SUPPLIED RECORDS Block Start

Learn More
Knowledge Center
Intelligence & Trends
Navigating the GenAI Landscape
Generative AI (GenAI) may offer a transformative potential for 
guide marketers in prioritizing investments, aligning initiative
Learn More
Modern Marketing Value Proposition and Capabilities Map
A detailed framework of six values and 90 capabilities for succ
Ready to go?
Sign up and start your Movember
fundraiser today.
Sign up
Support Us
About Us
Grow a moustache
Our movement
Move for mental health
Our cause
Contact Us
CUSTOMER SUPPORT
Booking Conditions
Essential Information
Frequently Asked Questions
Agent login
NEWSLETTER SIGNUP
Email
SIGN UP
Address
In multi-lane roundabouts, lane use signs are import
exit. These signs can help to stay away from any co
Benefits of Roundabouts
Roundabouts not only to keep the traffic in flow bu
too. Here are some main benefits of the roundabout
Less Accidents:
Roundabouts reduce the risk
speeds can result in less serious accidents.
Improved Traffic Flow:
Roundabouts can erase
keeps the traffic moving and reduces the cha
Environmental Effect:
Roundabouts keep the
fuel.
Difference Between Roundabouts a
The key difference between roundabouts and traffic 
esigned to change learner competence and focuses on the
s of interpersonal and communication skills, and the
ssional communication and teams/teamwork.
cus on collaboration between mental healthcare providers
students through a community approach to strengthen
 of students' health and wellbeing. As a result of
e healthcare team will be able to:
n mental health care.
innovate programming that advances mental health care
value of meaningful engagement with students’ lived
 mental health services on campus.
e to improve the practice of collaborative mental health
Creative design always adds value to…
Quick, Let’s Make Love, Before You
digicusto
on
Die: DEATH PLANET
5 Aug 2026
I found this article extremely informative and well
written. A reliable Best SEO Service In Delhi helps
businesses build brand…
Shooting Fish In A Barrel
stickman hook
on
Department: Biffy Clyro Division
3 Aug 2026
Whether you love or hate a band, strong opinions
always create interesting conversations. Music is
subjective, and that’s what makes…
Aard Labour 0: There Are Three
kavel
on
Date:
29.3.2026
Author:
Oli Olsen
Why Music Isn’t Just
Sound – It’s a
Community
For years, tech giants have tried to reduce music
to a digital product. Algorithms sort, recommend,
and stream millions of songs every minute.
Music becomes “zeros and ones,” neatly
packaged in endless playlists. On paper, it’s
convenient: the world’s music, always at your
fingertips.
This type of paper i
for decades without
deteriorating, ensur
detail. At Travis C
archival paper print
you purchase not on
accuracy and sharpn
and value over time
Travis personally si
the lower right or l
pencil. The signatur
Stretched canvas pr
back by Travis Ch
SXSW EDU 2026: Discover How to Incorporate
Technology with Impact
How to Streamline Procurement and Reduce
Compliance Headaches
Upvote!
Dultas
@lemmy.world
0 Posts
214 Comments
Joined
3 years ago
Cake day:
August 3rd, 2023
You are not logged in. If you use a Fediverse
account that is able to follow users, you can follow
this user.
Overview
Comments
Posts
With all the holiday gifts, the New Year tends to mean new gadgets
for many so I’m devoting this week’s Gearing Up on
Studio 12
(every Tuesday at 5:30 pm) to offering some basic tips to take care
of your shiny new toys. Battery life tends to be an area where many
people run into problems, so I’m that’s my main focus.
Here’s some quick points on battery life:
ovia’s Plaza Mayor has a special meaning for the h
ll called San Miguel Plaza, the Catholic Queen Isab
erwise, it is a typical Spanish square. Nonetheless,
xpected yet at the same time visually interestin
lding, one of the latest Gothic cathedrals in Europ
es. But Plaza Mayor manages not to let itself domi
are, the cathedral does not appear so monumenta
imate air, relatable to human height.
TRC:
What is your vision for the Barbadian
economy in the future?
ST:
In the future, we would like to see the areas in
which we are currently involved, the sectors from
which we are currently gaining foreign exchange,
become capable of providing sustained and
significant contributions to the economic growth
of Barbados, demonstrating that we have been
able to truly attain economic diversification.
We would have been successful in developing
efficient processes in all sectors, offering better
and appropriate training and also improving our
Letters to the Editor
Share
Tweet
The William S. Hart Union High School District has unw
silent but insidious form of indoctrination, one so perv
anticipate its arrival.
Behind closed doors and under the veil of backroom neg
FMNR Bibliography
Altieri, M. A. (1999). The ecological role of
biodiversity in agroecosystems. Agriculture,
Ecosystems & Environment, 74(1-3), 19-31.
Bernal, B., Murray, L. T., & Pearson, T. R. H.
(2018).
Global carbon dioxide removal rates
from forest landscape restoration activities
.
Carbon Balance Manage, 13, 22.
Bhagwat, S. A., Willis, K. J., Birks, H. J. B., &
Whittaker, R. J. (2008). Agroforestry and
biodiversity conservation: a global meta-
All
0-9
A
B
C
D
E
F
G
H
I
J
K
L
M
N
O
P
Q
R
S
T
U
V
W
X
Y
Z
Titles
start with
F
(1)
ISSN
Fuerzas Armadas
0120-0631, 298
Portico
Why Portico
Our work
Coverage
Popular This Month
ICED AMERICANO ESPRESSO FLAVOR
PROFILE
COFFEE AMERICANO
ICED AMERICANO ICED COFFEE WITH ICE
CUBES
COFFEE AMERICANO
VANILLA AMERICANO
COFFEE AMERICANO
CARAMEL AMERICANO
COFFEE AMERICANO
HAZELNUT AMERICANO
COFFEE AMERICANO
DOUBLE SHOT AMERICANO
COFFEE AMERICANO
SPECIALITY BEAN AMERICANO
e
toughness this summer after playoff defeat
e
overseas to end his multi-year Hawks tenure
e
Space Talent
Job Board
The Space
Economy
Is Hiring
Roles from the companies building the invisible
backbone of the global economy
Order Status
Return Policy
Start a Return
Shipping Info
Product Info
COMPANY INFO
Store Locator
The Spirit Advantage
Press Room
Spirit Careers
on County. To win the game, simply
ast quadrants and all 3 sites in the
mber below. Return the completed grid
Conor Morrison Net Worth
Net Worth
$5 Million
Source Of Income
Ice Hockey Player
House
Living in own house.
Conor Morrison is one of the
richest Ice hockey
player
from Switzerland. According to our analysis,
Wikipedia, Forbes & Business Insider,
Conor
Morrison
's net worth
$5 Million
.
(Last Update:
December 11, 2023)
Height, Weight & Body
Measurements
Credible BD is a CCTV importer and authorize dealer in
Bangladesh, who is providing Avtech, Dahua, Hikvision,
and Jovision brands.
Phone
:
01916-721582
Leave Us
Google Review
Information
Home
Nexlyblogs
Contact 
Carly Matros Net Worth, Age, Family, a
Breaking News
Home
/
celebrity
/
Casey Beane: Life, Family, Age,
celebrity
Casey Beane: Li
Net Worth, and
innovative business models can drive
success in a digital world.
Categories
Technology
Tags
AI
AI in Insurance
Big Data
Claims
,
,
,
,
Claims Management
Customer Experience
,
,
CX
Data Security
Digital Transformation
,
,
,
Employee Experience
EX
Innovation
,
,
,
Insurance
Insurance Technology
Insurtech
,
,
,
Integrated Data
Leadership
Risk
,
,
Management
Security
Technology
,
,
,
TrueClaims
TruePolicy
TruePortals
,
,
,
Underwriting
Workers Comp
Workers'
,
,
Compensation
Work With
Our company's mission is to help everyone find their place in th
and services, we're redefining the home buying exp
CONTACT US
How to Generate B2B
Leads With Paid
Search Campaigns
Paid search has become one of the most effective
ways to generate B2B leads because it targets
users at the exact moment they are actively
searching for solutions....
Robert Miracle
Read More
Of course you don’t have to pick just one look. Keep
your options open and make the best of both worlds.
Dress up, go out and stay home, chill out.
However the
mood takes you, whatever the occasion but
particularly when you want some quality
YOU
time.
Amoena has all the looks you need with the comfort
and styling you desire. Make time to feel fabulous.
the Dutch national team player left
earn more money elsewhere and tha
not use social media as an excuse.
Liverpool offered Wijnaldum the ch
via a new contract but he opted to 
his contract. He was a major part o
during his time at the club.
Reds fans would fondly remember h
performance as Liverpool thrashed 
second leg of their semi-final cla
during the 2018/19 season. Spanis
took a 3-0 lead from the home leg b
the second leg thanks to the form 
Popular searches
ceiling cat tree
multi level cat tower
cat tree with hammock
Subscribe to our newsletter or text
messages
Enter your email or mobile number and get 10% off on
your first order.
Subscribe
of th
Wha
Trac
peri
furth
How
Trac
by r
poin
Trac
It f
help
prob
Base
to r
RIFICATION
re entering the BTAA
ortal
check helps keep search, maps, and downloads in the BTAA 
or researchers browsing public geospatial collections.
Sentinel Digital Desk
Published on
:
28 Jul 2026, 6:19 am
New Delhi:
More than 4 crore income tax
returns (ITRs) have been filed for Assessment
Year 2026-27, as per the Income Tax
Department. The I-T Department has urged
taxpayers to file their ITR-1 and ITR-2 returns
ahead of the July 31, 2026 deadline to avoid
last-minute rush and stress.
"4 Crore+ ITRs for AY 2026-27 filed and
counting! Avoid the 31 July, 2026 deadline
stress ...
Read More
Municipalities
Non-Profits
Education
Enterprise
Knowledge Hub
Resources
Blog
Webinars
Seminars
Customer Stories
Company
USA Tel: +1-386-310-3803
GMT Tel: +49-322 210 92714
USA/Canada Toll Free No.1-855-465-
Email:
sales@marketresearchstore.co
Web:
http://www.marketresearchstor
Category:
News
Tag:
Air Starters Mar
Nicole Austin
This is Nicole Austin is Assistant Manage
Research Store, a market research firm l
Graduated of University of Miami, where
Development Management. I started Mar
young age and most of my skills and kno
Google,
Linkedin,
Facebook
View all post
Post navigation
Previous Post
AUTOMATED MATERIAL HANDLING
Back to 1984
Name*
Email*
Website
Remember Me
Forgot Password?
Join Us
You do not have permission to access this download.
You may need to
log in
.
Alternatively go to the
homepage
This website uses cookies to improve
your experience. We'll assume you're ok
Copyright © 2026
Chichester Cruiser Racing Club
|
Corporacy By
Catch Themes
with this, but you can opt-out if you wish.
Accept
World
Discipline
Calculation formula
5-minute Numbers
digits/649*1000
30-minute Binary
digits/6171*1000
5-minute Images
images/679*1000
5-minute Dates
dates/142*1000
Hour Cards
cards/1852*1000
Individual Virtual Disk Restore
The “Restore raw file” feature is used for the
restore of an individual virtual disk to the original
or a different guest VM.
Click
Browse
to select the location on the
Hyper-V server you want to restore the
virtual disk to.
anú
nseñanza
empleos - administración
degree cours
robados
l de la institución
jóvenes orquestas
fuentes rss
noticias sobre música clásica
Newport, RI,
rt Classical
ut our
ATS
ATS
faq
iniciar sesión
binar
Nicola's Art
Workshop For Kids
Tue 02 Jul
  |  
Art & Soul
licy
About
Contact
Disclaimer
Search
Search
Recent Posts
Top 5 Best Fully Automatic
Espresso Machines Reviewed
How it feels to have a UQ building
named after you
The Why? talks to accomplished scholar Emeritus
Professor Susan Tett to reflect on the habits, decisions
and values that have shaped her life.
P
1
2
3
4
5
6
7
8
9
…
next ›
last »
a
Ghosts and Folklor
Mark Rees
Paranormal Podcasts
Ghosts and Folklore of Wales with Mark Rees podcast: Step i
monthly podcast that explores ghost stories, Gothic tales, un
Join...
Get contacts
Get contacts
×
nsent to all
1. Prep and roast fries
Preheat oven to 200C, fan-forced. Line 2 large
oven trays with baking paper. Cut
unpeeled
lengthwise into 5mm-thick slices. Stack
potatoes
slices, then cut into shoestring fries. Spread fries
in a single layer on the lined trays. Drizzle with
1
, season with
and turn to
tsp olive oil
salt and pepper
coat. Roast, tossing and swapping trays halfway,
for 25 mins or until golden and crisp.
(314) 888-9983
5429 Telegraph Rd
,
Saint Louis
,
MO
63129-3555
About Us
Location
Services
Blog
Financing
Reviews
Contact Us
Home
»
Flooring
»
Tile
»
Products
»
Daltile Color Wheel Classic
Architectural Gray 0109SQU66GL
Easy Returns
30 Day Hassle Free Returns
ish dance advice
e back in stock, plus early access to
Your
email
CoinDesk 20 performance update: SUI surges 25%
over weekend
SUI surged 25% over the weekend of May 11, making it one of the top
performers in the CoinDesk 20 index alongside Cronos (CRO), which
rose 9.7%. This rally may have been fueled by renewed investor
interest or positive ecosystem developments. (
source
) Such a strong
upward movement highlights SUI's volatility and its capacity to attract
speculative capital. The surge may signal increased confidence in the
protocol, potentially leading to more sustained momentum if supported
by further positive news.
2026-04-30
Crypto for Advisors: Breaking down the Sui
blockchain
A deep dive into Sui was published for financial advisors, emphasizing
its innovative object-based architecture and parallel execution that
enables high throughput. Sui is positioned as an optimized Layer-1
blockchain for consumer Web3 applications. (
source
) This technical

SUPPLIED RECORDS Block End

Look over the records above, and wherever a line contains the string "Popular", copy that line.

* [TASK ANSWER]:
Popular This Month
Popular searches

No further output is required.